Toast the Knowing, among other things, knows how to fire a gun. One of the remaining Vulvalini was once head of her people's troops. The remaining War Boys are in hardly better shape than the wretched, but it is obvious that this will only give more incentive for Gastown and the Bullet Farm to attack. There are scavengers in the wastelands who will jump at any opportunity for supplies. Toast and the Vulvalini take over the army. Men and women, large and small, those who volunteer and are able to fight are taken. Toast organizes, efficiently sorting bullets and guns and people. She discovers a ruthlessness within herself that gives her perhaps more joy than it should. But whenever there is an attack, she is fiercely proud of the army and of the self that she has built.
Capable mourns Nux, quietly and in solitude.

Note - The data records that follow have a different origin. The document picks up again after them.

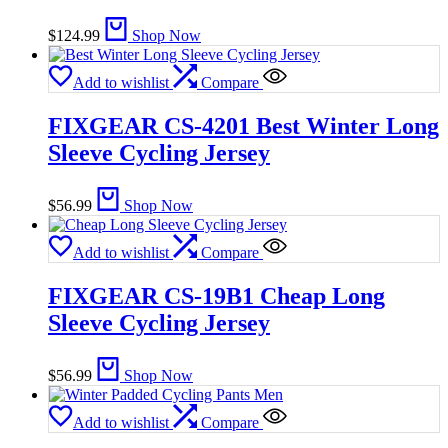
$
124.99
Shop Now
Add to wishlist
Compare
FIXGEAR CS-4201 Best Winter Long
Sleeve Cycling Jersey
$
56.99
Shop Now
Add to wishlist
Compare
FIXGEAR CS-19B1 Cheap Long
Sleeve Cycling Jersey
$
56.99
Shop Now
Add to wishlist
Compare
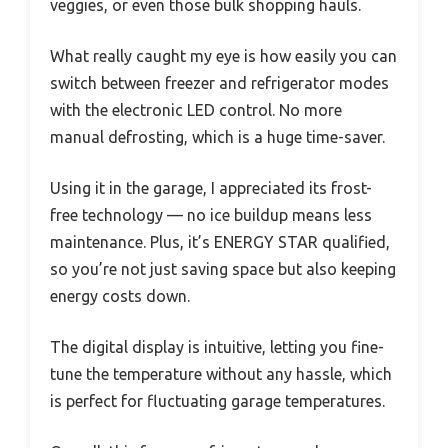
veggies, or even those bulk shopping hauls.
What really caught my eye is how easily you can
switch between freezer and refrigerator modes
with the electronic LED control. No more
manual defrosting, which is a huge time-saver.
Using it in the garage, I appreciated its frost-
free technology — no ice buildup means less
maintenance. Plus, it’s ENERGY STAR qualified,
so you’re not just saving space but also keeping
energy costs down.
The digital display is intuitive, letting you fine-
tune the temperature without any hassle, which
is perfect for fluctuating garage temperatures.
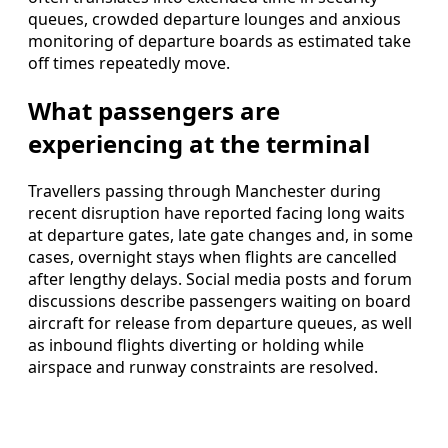
queues, crowded departure lounges and anxious
monitoring of departure boards as estimated take
off times repeatedly move.
What passengers are
experiencing at the terminal
Travellers passing through Manchester during
recent disruption have reported facing long waits
at departure gates, late gate changes and, in some
cases, overnight stays when flights are cancelled
after lengthy delays. Social media posts and forum
discussions describe passengers waiting on board
aircraft for release from departure queues, as well
as inbound flights diverting or holding while
airspace and runway constraints are resolved.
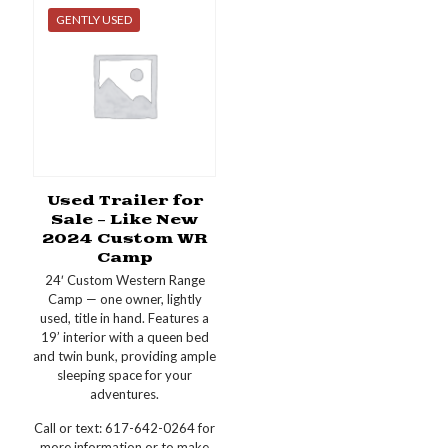
GENTLY USED
Used Trailer for
Sale – Like New
2024 Custom WR
Camp
24′ Custom Western Range
Camp — one owner, lightly
used, title in hand. Features a
19’ interior with a queen bed
and twin bunk, providing ample
sleeping space for your
adventures.
Call or text: 617-642-0264 for
more information or to make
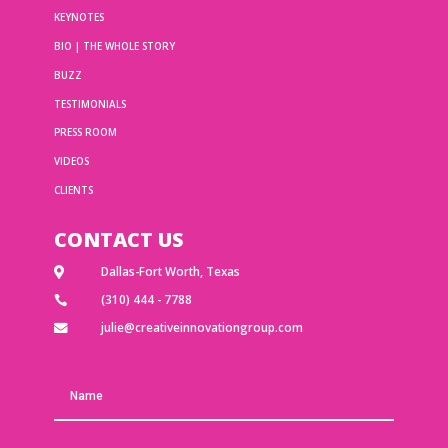
KEYNOTES
BIO | THE WHOLE STORY
BUZZ
TESTIMONIALS
PRESS ROOM
VIDEOS
CLIENTS
CONTACT US
Dallas-Fort Worth, Texas

(310) 444 - 7788

julie@creativeinnovationgroup.com

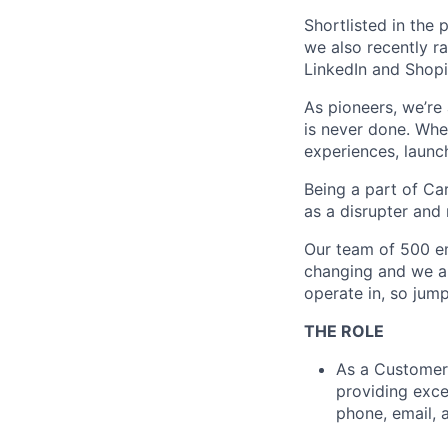
Shortlisted in the 
we also recently ra
LinkedIn and Shopi
As pioneers, we’re
is never done. Where
experiences, launch
Being a part of C
as a disrupter and 
Our team of 500 em
changing and we ar
operate in, so jump
THE ROLE
As a Customer 
providing exce
phone, email, 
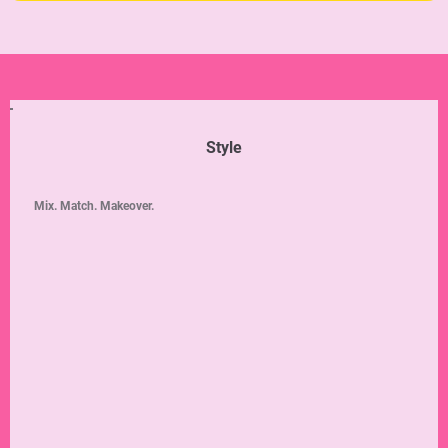
Style
Mix. Match. Makeover.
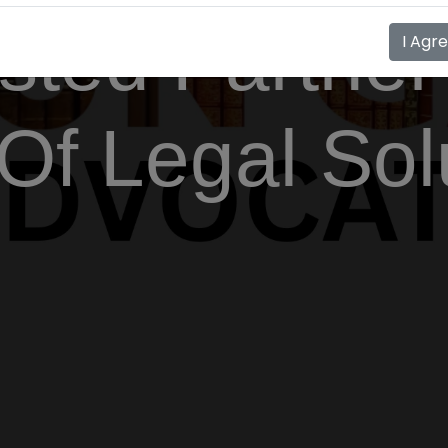
sted Partner
I Agr
Of Legal Sol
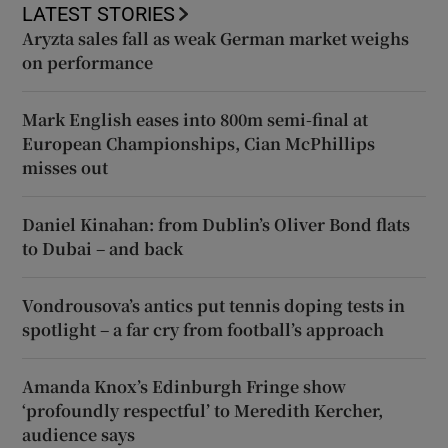
LATEST STORIES
Aryzta sales fall as weak German market weighs
on performance
Mark English eases into 800m semi-final at
European Championships, Cian McPhillips
misses out
Daniel Kinahan: from Dublin’s Oliver Bond flats
to Dubai – and back
Vondrousova’s antics put tennis doping tests in
spotlight – a far cry from football’s approach
Amanda Knox’s Edinburgh Fringe show
‘profoundly respectful’ to Meredith Kercher,
audience says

Then she honors him, in silence and surrounded by people. The other Vulvalini who survived the Fury Road is an expert mechanic, and Capable, true to her name, learns quickly. They lead the mechanics, no longer just War Boys in waiting if they don't want to be. They take any of the former Wretched who want to join as well, building machines that can fight, but also different ones, ones that can tear through the ground at their feet. These, they give to the Dag, who uses them to help make her gardens grow. They take to the wastelands after battle to see what they can use, and Toast throws fierce grins whenever they find something of particular use. Sometimes, after a particularly hard or productive day, Capable grins too, because even Nux's black thumb couldn't have done that.
Cheedo takes the longest to find her place. She had no before, which left her vulnerable during. After, that timidity continued to hold her back. Eventually, however, she finds her place with those as quiet as she. The children, hidden by their parents and relatives, having spent their whole lives in the same mix of terror and innocence that gripped her for most of hers, gravitate to her, sensing she is one of their own. She takes the books that are stashed in rooms around the citadel. Reading, she could do. That, she did in the vault. So she teaches what she knows to the children, first to read, and then what they are reading. They follow her the way the adults follow Furiousa. As more and more young ones come out of the shadows, or are birthed by newly healthier parents, she takes on the best as her assistants, and she leads. Slowly, Cheedo the Fragile becomes Cheedo the Strong.
A long time after he leaves, Max hears on the wind of a far off place. A place where those who wish to build are welcome, and those who wish to destroy do not stand a chance. It is run, the wind says, by women. One pale as moonlight, and her daughter with eyes like the sky, who make the arid desert give birth. One who is dark, who knows war and keeps peace. One with hair like a flame who builds some things that no one can outrun and the rest that all can follow. One who is quiet, but guides the future with firm, sure hands. And one who watches from within, unquestionably in charge but never above, undeniably powerful but one with her people. The wind does not describe her, but Max has long had her committed to memory. Five years after he has left, Max turns his bike in the direction that the wind tells him. In a place like that, he might find redemption.
Reviews are welcome.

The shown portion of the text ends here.